- [Work task]: Scan the listing below. Copy each line that contains "Lewis".

- [Records for the task]:
────
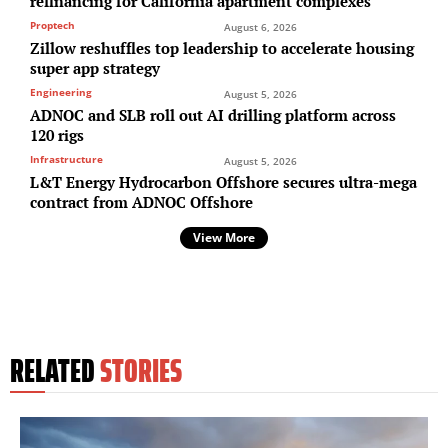
refinancing for California apartment complexes
Proptech
August 6, 2026
Zillow reshuffles top leadership to accelerate housing
super app strategy
Engineering
August 5, 2026
ADNOC and SLB roll out AI drilling platform across
120 rigs
Infrastructure
August 5, 2026
L&T Energy Hydrocarbon Offshore secures ultra-mega
contract from ADNOC Offshore
View More
RELATED
STORIES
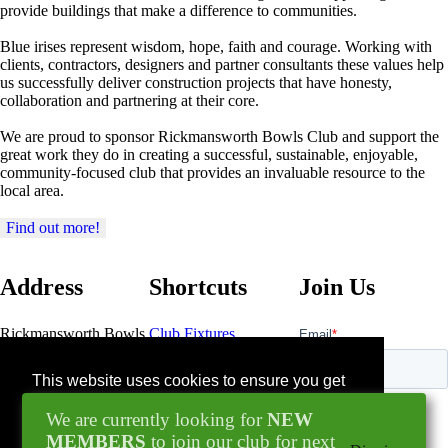
provide buildings that make a difference to communities.
Blue irises represent wisdom, hope, faith and courage. Working with
clients, contractors, designers and partner consultants these values help
us successfully deliver construction projects that have honesty,
collaboration and partnering at their core.
We are proud to sponsor Rickmansworth Bowls Club and support the
great work they do in creating a successful, sustainable, enjoyable,
community-focused club that provides an invaluable resource to the
local area.
Find out more!
Address
Shortcuts
Join Us
Rickmansworth Bowls
Club Fixtures
Club
Bowls Pavillion
Contact Us
This website uses cookies to ensure you get
Northway
the best experience on our website.
Rickmansworth
We are currently looking for
NEW
Blog
WD3 1GN
Learn more
MEMBERS
to join our club for next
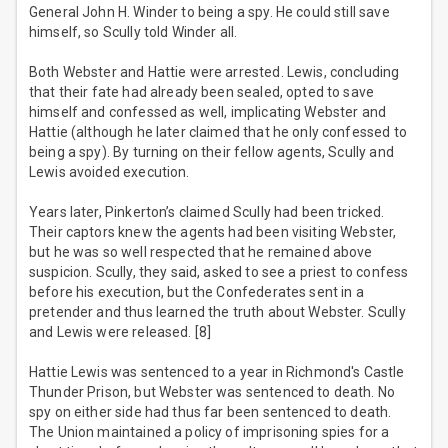
General John H. Winder to being a spy. He could still save
himself, so Scully told Winder all.
Both Webster and Hattie were arrested. Lewis, concluding
that their fate had already been sealed, opted to save
himself and confessed as well, implicating Webster and
Hattie (although he later claimed that he only confessed to
being a spy). By turning on their fellow agents, Scully and
Lewis avoided execution.
Years later, Pinkerton’s claimed Scully had been tricked.
Their captors knew the agents had been visiting Webster,
but he was so well respected that he remained above
suspicion. Scully, they said, asked to see a priest to confess
before his execution, but the Confederates sent in a
pretender and thus learned the truth about Webster. Scully
and Lewis were released. [8]
Hattie Lewis was sentenced to a year in Richmond's Castle
Thunder Prison, but Webster was sentenced to death. No
spy on either side had thus far been sentenced to death.
The Union maintained a policy of imprisoning spies for a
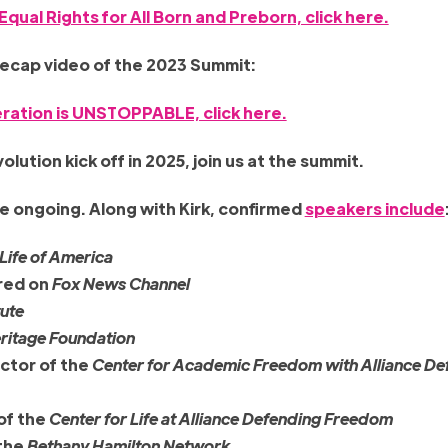
Equal Rights for All Born and Preborn, click here.
recap video of the 2023 Summit:
ration is UNSTOPPABLE, click here.
lution kick off in 2025, join us at the summit.
e ongoing. Along with Kirk, confirmed
speakers include
 Life of America
red on
Fox News Channel
tute
ritage Foundation
ctor of the
Center for Academic Freedom with Alliance De
 of the
Center for Life at Alliance Defending Freedom
 the
Bethany Hamilton Network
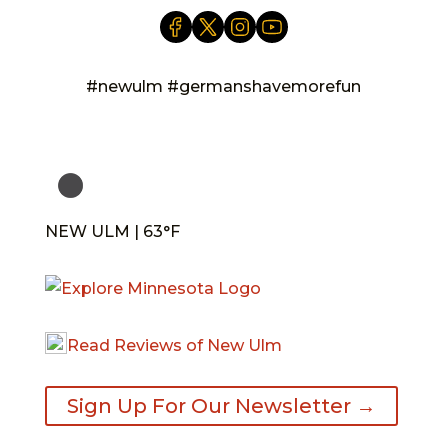
#newulm #germanshavemorefun
NEW ULM | 63°F
Read Reviews of New Ulm
Sign Up For Our Newsletter →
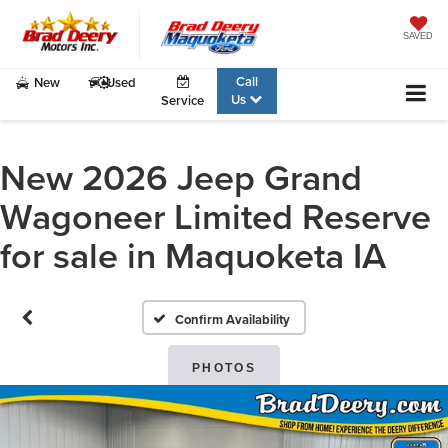
SAVED
Call
New
Used
Us
Service
New 2026 Jeep Grand
Wagoneer Limited Reserve
for sale in Maquoketa IA
Confirm Availability
PHOTOS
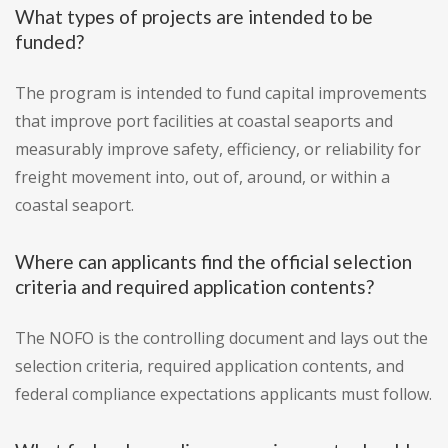
What types of projects are intended to be
funded?
The program is intended to fund capital improvements
that improve port facilities at coastal seaports and
measurably improve safety, efficiency, or reliability for
freight movement into, out of, around, or within a
coastal seaport.
Where can applicants find the official selection
criteria and required application contents?
The NOFO is the controlling document and lays out the
selection criteria, required application contents, and
federal compliance expectations applicants must follow.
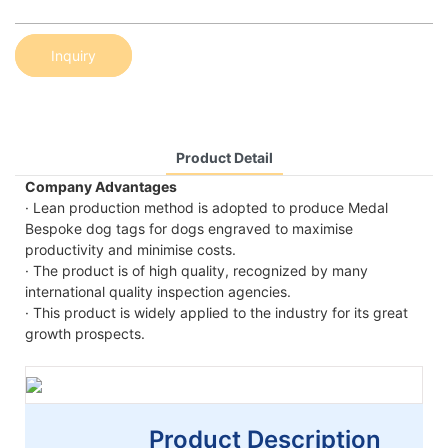
Inquiry
Product Detail
Company Advantages
· Lean production method is adopted to produce Medal
Bespoke dog tags for dogs engraved to maximise
productivity and minimise costs.
· The product is of high quality, recognized by many
international quality inspection agencies.
· This product is widely applied to the industry for its great
growth prospects.
Product Description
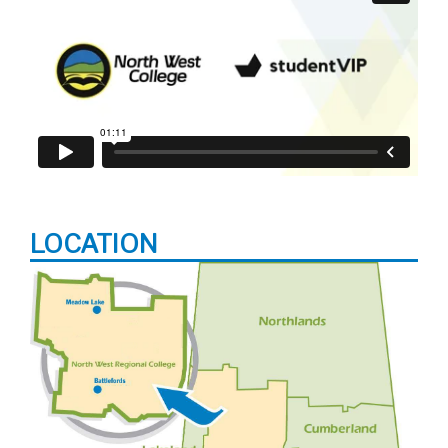
LOCATION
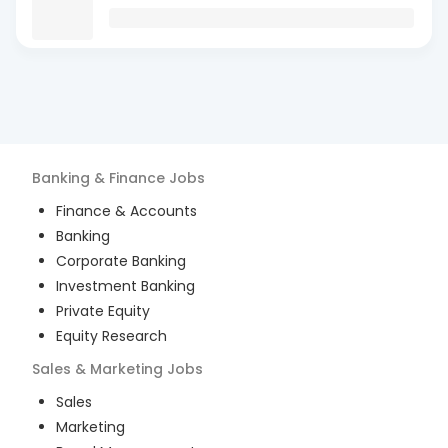
Banking & Finance
Jobs
Finance & Accounts
Banking
Corporate Banking
Investment Banking
Private Equity
Equity Research
Sales & Marketing
Jobs
Sales
Marketing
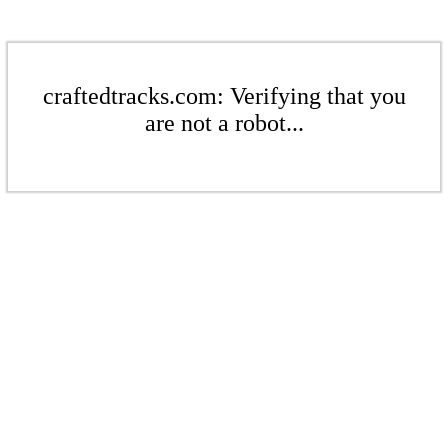
craftedtracks.com: Verifying that you
are not a robot...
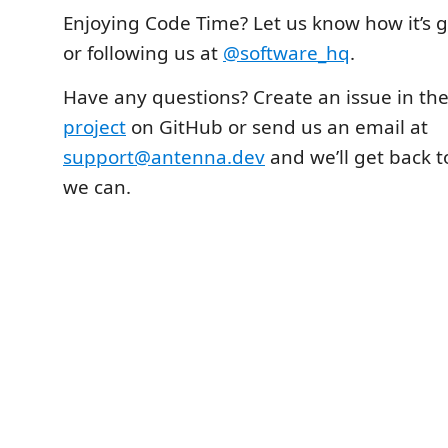
Enjoying Code Time? Let us know how it’s 
or following us at
@software_hq
.
Have any questions? Create an issue in th
project
on GitHub or send us an email at
support@antenna.dev
and we’ll get back t
we can.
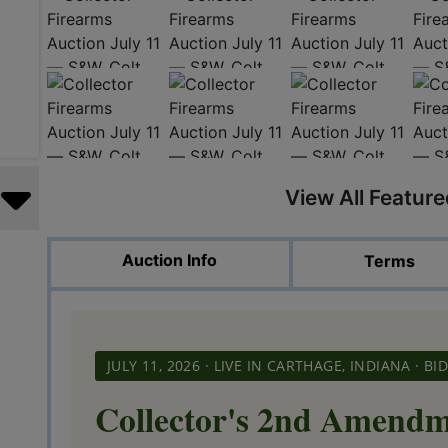
View All Featur
Auction Info
Terms
JULY 11, 2026 · LIVE IN CARTHAGE, INDIANA · 
Collector's 2nd Amendm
────
- [Answer to the exercise]:
Both Webster and Hattie were arrested. Lewis, concluding
Lewis avoided execution.
and Lewis were released. [8]
Hattie Lewis was sentenced to a year in Richmond's Castle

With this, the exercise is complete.